Here's how your type names relate to each other:

struct IntArrayStruct *  == IntArrayRef

Thus, newArray has type IntArrayRef which is the same as struct IntArrayStruct *

So, if you want the size of the pointer type, you'd use one of

sizeof (IntArrayRef)
sizeof (struct IntArrayStruct *)
sizeof newArray

If you want the size of the pointed-to type (the actual struct type), you'd use one of

sizeof (struct IntArrayStruct)
sizeof *newArray

sizeof is an operator, not a function - parentheses are only required if the operand is a type name (including typedef names). It doesn't hurt to use parentheses around non-type operands like sizeof (*newArray), but they're not necessary.

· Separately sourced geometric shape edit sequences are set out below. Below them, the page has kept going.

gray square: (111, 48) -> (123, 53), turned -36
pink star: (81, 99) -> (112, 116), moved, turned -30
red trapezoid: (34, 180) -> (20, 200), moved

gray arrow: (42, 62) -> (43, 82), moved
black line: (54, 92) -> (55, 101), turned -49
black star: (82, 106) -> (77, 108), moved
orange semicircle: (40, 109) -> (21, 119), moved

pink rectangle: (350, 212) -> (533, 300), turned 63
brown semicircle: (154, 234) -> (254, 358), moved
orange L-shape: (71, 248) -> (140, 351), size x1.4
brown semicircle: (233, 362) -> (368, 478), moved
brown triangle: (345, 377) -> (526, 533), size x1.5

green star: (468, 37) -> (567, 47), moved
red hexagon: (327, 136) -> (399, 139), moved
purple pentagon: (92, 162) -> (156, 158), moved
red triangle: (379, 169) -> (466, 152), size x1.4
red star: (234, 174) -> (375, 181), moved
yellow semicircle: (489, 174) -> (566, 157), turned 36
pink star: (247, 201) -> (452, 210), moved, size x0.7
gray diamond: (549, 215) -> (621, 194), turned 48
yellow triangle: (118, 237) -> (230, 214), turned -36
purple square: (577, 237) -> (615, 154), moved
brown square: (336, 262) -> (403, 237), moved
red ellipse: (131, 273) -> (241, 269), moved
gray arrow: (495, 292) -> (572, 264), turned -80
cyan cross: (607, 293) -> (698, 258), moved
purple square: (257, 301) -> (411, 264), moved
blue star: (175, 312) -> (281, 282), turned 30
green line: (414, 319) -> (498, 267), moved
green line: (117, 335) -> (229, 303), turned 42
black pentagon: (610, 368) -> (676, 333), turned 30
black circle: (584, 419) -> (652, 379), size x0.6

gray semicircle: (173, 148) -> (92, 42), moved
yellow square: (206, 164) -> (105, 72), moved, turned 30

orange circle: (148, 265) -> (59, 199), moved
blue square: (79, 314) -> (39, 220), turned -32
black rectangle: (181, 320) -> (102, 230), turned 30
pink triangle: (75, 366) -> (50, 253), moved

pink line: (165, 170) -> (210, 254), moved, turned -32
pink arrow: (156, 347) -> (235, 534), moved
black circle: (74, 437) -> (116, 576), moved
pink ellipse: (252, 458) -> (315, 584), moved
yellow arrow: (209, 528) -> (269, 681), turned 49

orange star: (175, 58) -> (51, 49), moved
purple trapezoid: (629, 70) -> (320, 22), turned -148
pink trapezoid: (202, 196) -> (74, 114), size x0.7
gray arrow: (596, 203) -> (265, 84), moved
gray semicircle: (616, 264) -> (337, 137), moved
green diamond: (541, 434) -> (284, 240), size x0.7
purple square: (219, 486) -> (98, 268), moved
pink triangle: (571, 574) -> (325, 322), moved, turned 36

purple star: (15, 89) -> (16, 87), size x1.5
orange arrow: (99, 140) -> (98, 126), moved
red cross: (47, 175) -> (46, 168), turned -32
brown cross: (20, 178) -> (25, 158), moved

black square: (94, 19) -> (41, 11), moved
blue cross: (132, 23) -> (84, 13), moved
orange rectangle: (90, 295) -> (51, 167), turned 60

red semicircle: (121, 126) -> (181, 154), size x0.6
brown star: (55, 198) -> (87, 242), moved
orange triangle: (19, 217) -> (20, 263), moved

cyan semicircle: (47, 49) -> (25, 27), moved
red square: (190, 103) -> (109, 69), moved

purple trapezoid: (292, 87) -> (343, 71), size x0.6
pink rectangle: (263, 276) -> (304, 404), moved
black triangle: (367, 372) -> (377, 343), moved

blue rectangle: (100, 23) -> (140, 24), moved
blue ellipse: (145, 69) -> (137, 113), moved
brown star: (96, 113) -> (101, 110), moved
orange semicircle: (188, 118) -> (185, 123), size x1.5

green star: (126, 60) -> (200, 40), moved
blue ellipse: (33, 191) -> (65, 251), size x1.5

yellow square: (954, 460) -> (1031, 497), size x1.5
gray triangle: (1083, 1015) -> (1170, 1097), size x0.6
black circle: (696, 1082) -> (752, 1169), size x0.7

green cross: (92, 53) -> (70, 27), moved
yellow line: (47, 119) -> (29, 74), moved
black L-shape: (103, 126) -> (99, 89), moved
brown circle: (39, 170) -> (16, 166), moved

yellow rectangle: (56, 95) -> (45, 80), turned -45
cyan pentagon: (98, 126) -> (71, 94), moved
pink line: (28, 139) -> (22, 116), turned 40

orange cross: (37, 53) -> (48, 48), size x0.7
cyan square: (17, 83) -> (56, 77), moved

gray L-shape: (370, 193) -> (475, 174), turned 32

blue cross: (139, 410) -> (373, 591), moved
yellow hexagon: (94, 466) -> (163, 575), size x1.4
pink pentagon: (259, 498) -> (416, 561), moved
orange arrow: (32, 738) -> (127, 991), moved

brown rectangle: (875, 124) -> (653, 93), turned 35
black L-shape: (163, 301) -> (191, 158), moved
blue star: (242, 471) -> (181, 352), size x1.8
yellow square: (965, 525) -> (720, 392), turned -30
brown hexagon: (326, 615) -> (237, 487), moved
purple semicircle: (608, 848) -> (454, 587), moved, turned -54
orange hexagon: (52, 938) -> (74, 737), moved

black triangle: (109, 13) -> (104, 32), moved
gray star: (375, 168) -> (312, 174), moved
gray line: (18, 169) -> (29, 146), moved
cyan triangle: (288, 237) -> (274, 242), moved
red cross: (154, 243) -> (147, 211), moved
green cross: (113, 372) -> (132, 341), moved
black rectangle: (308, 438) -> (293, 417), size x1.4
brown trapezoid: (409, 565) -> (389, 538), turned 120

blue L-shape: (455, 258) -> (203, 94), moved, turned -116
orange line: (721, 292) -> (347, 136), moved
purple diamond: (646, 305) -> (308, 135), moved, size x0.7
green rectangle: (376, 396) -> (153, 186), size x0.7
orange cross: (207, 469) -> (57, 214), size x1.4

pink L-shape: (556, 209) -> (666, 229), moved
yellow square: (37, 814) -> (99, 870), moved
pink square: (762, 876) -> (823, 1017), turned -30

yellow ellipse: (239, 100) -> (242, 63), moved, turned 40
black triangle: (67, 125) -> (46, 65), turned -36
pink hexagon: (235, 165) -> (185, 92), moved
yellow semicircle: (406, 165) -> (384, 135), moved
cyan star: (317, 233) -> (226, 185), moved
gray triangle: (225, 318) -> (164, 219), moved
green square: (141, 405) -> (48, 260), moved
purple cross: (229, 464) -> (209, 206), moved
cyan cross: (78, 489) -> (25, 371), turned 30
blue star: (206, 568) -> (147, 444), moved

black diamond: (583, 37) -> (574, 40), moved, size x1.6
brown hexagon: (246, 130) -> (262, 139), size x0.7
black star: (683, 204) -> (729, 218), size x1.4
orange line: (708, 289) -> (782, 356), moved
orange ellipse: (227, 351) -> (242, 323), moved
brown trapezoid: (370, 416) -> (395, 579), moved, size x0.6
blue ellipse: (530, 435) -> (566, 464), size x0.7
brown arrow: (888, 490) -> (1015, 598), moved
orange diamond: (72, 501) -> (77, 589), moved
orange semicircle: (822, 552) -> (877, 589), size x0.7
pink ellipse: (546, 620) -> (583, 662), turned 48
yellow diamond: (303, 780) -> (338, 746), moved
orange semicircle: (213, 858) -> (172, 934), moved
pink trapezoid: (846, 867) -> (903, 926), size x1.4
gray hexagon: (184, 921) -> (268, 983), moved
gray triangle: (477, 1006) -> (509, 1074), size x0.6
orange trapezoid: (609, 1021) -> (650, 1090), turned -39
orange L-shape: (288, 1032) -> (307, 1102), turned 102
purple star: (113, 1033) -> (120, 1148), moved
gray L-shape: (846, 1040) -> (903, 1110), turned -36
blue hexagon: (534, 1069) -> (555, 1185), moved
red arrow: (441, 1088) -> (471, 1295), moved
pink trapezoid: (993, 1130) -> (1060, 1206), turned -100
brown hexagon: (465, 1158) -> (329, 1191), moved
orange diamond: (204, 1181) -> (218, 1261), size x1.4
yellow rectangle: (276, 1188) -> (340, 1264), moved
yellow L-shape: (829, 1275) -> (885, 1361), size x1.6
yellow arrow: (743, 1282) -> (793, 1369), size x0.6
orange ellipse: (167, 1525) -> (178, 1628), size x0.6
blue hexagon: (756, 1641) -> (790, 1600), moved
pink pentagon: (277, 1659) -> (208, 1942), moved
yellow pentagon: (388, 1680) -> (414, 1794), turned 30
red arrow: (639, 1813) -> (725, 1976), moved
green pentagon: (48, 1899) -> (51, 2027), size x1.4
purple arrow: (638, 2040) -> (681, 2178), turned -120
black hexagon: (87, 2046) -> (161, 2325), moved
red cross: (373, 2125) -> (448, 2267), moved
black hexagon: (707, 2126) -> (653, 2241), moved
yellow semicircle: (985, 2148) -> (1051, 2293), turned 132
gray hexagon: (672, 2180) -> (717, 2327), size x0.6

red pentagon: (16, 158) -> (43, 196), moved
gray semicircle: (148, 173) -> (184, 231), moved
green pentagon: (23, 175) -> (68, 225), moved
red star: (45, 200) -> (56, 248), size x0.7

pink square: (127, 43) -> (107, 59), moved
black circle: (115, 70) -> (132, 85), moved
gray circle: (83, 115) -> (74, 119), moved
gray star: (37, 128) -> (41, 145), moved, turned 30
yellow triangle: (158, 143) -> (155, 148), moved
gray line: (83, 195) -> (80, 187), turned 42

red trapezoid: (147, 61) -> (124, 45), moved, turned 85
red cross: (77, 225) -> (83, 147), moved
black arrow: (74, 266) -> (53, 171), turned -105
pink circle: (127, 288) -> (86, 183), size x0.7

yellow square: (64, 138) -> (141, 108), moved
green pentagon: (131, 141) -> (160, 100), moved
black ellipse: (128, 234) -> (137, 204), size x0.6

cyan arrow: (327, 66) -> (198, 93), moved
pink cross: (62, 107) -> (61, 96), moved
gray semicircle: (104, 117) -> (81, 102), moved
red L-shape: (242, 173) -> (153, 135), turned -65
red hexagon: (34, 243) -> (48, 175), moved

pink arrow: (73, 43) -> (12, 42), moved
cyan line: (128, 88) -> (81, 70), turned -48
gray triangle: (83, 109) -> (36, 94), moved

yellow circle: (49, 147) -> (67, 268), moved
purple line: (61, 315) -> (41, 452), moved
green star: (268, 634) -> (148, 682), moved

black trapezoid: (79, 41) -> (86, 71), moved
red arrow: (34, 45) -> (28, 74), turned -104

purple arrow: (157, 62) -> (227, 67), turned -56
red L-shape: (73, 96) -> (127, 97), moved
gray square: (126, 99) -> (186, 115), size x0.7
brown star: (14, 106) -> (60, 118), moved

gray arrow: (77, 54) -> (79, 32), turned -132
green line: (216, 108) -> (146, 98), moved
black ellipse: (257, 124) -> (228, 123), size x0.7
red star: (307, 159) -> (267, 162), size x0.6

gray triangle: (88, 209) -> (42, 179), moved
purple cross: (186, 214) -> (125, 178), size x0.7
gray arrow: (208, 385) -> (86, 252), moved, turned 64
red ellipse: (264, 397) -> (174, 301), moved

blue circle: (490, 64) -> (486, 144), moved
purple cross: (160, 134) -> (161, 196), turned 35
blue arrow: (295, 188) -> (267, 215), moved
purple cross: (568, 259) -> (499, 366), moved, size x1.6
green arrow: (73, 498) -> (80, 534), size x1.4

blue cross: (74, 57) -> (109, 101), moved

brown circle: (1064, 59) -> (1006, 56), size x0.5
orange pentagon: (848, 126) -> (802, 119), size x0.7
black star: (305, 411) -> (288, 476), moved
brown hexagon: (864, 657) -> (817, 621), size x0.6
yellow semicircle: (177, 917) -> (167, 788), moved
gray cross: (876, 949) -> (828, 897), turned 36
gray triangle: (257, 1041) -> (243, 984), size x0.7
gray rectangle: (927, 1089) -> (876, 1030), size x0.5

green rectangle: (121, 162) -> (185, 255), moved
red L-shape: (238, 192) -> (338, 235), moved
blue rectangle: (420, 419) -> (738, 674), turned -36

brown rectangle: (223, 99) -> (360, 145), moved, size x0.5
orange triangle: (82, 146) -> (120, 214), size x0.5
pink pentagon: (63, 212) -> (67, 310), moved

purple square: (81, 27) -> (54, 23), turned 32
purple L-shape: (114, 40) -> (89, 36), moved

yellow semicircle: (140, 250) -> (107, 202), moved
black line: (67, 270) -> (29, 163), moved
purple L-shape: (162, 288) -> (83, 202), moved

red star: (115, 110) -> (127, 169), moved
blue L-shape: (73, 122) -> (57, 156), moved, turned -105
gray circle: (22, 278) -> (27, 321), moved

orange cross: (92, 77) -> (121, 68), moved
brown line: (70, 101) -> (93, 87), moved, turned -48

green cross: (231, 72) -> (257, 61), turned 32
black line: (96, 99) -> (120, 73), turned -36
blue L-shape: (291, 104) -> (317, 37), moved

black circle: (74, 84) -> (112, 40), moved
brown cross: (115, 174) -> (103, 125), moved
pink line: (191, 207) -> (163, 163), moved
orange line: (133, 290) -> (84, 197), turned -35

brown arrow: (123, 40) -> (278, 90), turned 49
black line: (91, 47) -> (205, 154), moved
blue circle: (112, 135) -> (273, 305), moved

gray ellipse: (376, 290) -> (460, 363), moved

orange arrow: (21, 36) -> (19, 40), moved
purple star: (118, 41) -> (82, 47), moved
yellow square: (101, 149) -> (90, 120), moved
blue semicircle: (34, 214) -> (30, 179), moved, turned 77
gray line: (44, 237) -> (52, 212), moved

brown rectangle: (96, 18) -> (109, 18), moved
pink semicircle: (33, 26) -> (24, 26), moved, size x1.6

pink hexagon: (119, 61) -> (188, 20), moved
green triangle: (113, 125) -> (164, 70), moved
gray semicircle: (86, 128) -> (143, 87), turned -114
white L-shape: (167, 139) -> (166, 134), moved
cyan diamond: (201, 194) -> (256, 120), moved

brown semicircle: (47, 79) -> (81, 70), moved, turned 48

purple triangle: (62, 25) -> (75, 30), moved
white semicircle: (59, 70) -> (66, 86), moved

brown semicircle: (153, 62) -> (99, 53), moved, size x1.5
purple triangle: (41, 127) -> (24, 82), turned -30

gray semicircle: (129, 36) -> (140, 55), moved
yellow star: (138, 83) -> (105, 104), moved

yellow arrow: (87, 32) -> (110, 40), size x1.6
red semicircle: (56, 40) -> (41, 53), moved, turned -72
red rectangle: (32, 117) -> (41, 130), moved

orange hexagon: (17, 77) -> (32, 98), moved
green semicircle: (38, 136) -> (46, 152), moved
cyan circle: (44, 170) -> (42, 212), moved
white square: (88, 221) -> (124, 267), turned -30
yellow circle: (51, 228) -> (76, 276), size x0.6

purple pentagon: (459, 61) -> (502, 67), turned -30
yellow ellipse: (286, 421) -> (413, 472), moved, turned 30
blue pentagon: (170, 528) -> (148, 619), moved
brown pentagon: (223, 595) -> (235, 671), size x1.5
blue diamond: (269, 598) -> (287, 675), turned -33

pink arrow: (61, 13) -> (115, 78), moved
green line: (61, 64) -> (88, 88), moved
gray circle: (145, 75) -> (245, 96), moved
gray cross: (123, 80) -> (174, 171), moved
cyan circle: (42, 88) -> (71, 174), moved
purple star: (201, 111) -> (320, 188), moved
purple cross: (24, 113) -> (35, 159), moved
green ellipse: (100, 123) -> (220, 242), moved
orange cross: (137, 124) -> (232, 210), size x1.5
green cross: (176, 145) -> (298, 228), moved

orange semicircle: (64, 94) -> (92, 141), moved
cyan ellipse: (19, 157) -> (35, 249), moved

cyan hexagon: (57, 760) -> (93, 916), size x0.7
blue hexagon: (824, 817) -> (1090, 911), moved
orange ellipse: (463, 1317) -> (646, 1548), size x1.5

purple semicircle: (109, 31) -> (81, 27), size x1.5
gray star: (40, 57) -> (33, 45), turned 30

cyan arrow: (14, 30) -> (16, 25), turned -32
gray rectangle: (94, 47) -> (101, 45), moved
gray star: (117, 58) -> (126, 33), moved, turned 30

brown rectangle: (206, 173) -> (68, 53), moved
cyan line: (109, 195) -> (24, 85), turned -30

As a stylistic note, it's generally a bad idea to hide pointer types behind typedefs, especially if the user of the type has to know it's a pointer type to use it correctly. IOW, if the user of the type ever has to dereference something, then the pointerness of that something should be explicit. Even if the user doesn't need ever need to explicitly dereference it, you still shouldn't hide the pointerness of the type (take the FILE * type in the standard library as an example - you never actually dereference a FILE * object, but its pointerness is still made explicit).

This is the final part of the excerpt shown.